LeetCode 2722 - Join Two Arrays by ID
This problem asks us to merge two arrays of JSON objects based on a shared id field. Every object in both arrays contains a unique integer id, and our goal is to produce a single merged array where objects with the same id are combined together.
Difficulty: 🟡 Medium
Topics: —
Solution
Problem Understanding
This problem asks us to merge two arrays of JSON objects based on a shared id field. Every object in both arrays contains a unique integer id, and our goal is to produce a single merged array where objects with the same id are combined together.
More specifically, we are given two arrays, arr1 and arr2. Each object inside these arrays represents a collection of key-value pairs, with id acting as the unique identifier. If an id appears in only one array, we simply include that object unchanged in the final result. However, if the same id exists in both arrays, we must merge the two objects into one.

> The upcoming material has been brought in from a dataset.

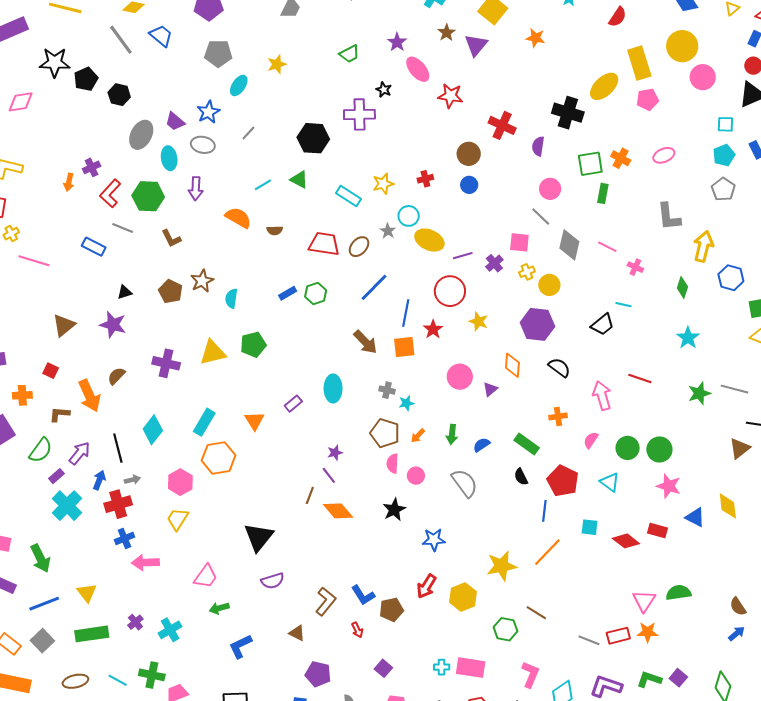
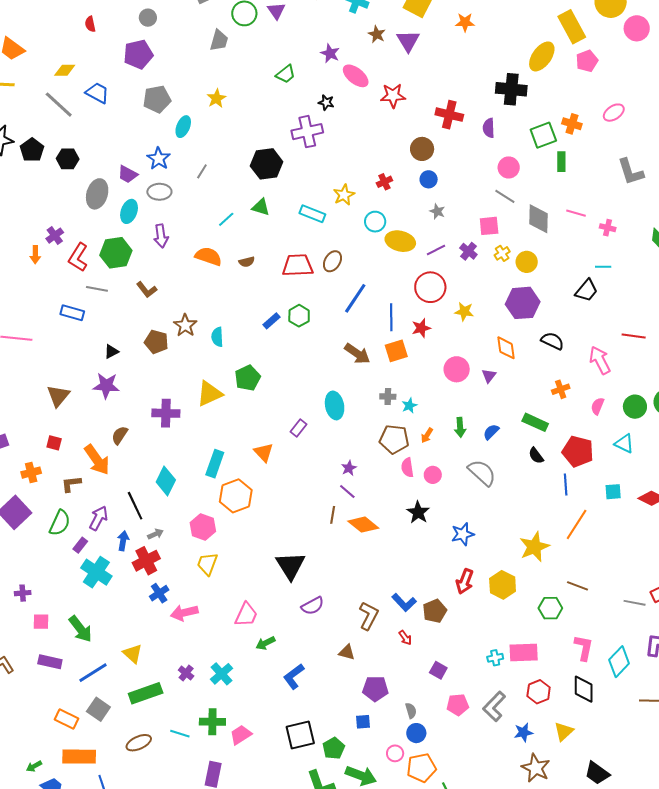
cyan ellipse: (169, 158) -> (129, 211), turned 40
gray star: (388, 231) -> (437, 211), moved
red star: (433, 329) -> (421, 328), turned 30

The merging rule is important. When both objects contain the same key, the value from arr2 takes precedence and overwrites the value from arr1. If a key exists in only one object, that key-value pair is preserved. This merge is shallow, meaning nested objects are replaced entirely rather than recursively merged.
The output must contain exactly one object for every unique id, and the final array must be sorted in ascending order by id.

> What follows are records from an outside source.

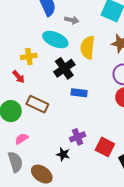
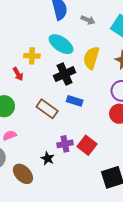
gray arrow: (72, 20) -> (88, 20), moved
brown rectangle: (37, 104) -> (47, 109), moved
red square: (105, 147) -> (87, 145), moved

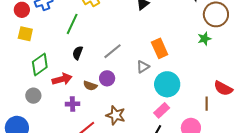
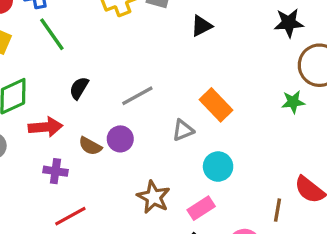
green line: (72, 24) -> (52, 34), moved, turned -70
orange rectangle: (160, 48) -> (216, 105), turned -30
cyan circle: (167, 84) -> (218, 167), size x0.7
brown star: (116, 115) -> (154, 197), moved

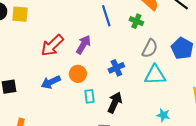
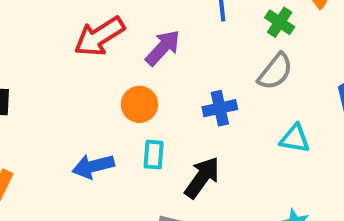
gray semicircle: (150, 48) -> (275, 72), moved
cyan triangle: (155, 75) -> (295, 139), size x0.7
blue arrow: (51, 82) -> (93, 166), moved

The constraints tell us several important things about the scale of the problem. The JSON string length can be as large as 10^6, which implies the input may contain many objects or large object structures. Because of this, repeatedly scanning arrays to find matching id values would be inefficient. We should aim for a solution close to linear time.
There are also guarantees that simplify the implementation. Within each individual array, id values are unique, meaning we never have duplicate id entries inside arr1 or inside arr2. This removes ambiguity during merging because we only ever need to handle at most one object per id in each array.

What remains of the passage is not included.